The grips just arrived from Michael and are beautiful. The work he did is absolutely phenomenal. (Thank you guys for pointing me his direction....what a great guy that truly takes pride in his work. He actually had to make a new 3D mold to do this cut because my grips were of the slim type. VERY impressive high quality work!)
I have a little dilemma here. Yes, I fully admit that I am being a bit picky here, but I guess that is why we are willing to spend this kind of money on our custom 1911s to get them done
'just-the-exact-picky way-we-like-them' ;-)
While the sunburst texture was applied, the upper layer that was dyed with red color was apparently taken off and the grips are now showing the natural brown/orange-ish cocobolo color.
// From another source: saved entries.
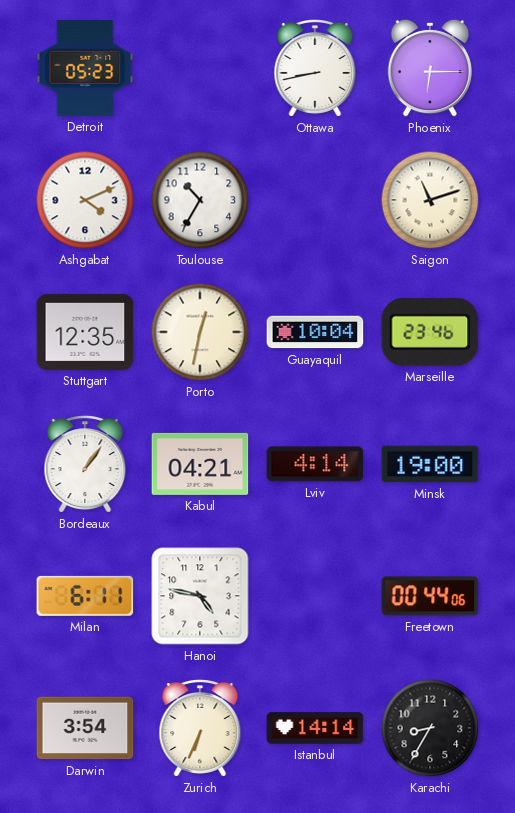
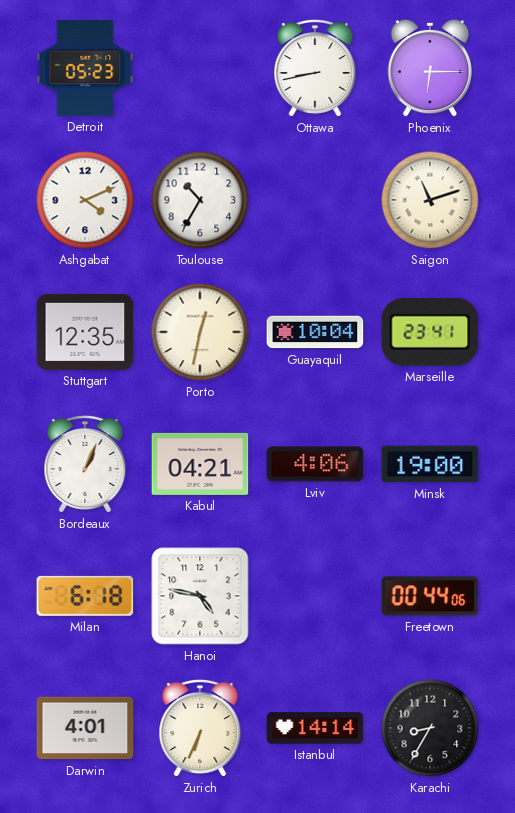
Marseille: 23:46 -> 23:41
Bordeaux: 1:06 -> 1:04
Lviv: 4:14 -> 4:06
Milan: 6:11 -> 6:18
Darwin: 3:54 -> 4:01
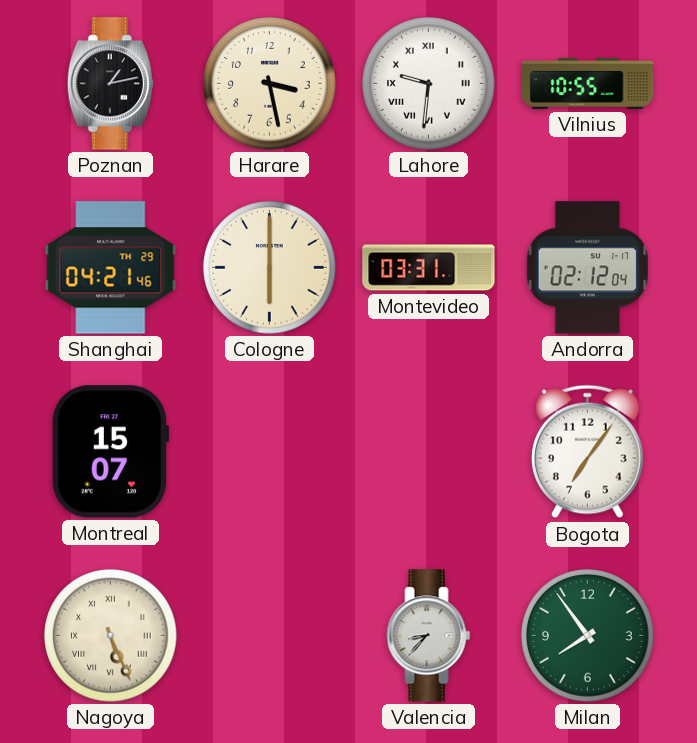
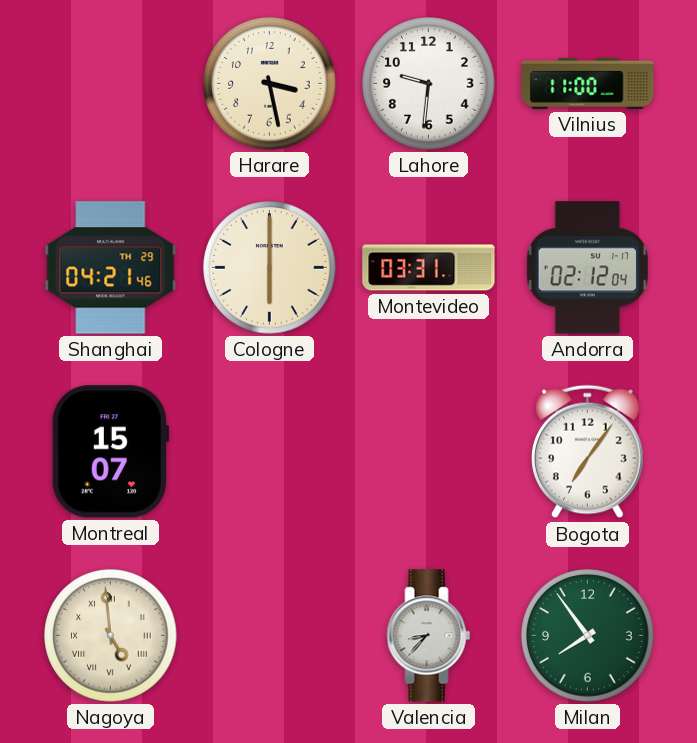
Poznan: 1:13 -> none
Lahore numerals: Roman -> Arabic
Vilnius: 10:55 -> 11:00
Nagoya: 5:26 -> 4:59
I know that many purists would suggest to keep it as is (nothing wrong with that and they are beautiful), but I want to have the cake and eat it too, lol !
In my mind - I was envisioning my original colored black/red grips with added sunburst pattern, but did not know that I was going to lose the original color. Do any of you have experience with dying of wooden grips? I do not want to chance anything and I do not want to potentially destroy these gorgeous grips,
but if possible - I
would love to make them red/black again or send them off to someone that does that type of work.
Any suggestions would be greatly appreciated?
Edit:
- I talked just to Bob Serva, the owner of Fusion Firearms and he told me
that their grips are hand selected and made by a company in Costa Rica.
He is going to try to find out as far as what is the dying agent. My only hope is
that I will be able to source it here in the States.